Cuauhtémoc Villegas Durán
Para Pedro, todo era recordar, anhelar la libertad, los días de monte, de sierra, de cacería o de pesca. Retozando en la infancia con su media hermana en aquel cuarto de adobe junto al río Juchipila y, se sonreía, recordaba cómo sus 7 hermanos se la peleaban al oscurecer cuando se encerraban todos los niños en aquel cuarto pobre y feliz. Todos la cogían, eso sí, de uno por uno. Pero sabía que era imposible volver al campo, al rancho, era pobre y 19 asesinatos en su haber se lo confirmaban, además que ella ya estaba casada, allá en Los Ángeles, lejos de esta guerra, lejos de esta tierra maldecida de Dios.
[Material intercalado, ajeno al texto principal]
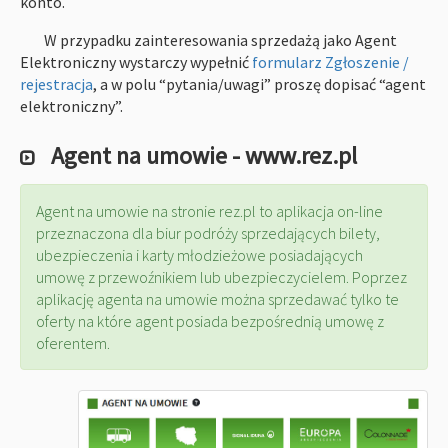
konto.
W przypadku zainteresowania sprzedażą jako Agent
Elektroniczny wystarczy wypełnić
formularz Zgłoszenie /
rejestracja
, a w polu “pytania/uwagi” proszę dopisać “agent
elektroniczny”.
Agent na umowie - www.rez.pl
Agent na umowie na stronie rez.pl to aplikacja on-line
przeznaczona dla biur podróży sprzedających bilety,
ubezpieczenia i karty młodzieżowe posiadających
umowę z przewoźnikiem lub ubezpieczycielem. Poprzez
aplikację agenta na umowie można sprzedawać tylko te
oferty na które agent posiada bezpośrednią umowę z
oferentem.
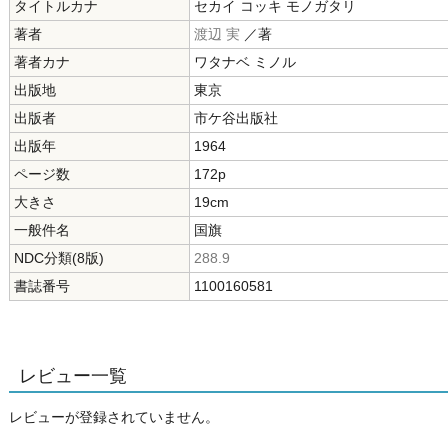
タイトルカナ
セカイ コッキ モノガタリ
著者
渡辺 実
／著
著者カナ
ワタナベ ミノル
出版地
東京
出版者
市ケ谷出版社
出版年
1964
ページ数
172p
大きさ
19cm
一般件名
国旗
NDC分類(8版)
288.9
書誌番号
1100160581
レビュー一覧
レビューが登録されていません。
La vida lo llevó a esa cárcel llena de zetas en la capital del estado. Estaba convencido de eso. La necesidad lo obligó a aceptar los 1600 pesos mensuales cuando inició de policía y todo era santa paz. Las amenazas lo obligaron a hacerse zeta. La vida de su familia estaba de por medio. Nunca hubo asesinatos en el pueblo mientras él trabajó de policía. Sólo Ricardo Pliego vendía su coca y Carlos Pérez vendía la mota que sembraba en la sierra de Morones, en el macizo de la sierra madre occidental.
Luego llegaron los zetas, todo se descompuso. Se arreglaron con Ricardo pero lo terminaron deshaciendo en acido. Luego, a nosotros nos mandaron para Jalpa a trabajar, a cuidarles la plaza y, de Jalpa, llegaron al pueblo sus policías. Nadie nos conocía en Jalpa y en Tabasco, a los policías de Jalpa, los desconocían.
Luego, cuando tuvimos el control todo parecía para nosotros. Íbanos y veníanos. Hacianos y deshacíanos. Los puchadores andaban en camionetas Van, con las puertas abiertas vendiendo la yerba por todo el pueblo. La coca y el foco los vendían en las tienditas. Pero, no se dejaron. Llegaban a las tiendas y nos mataban a los puchadores. El ejército también nos hizo docenas de bajas. A los policías nos despreciaban. Sabían que estábanos con los zetas. Que les cuidábamos la plaza y les avisábanos cuando venían las tropas y entonces, los acribillábanos… pensaba Pedro.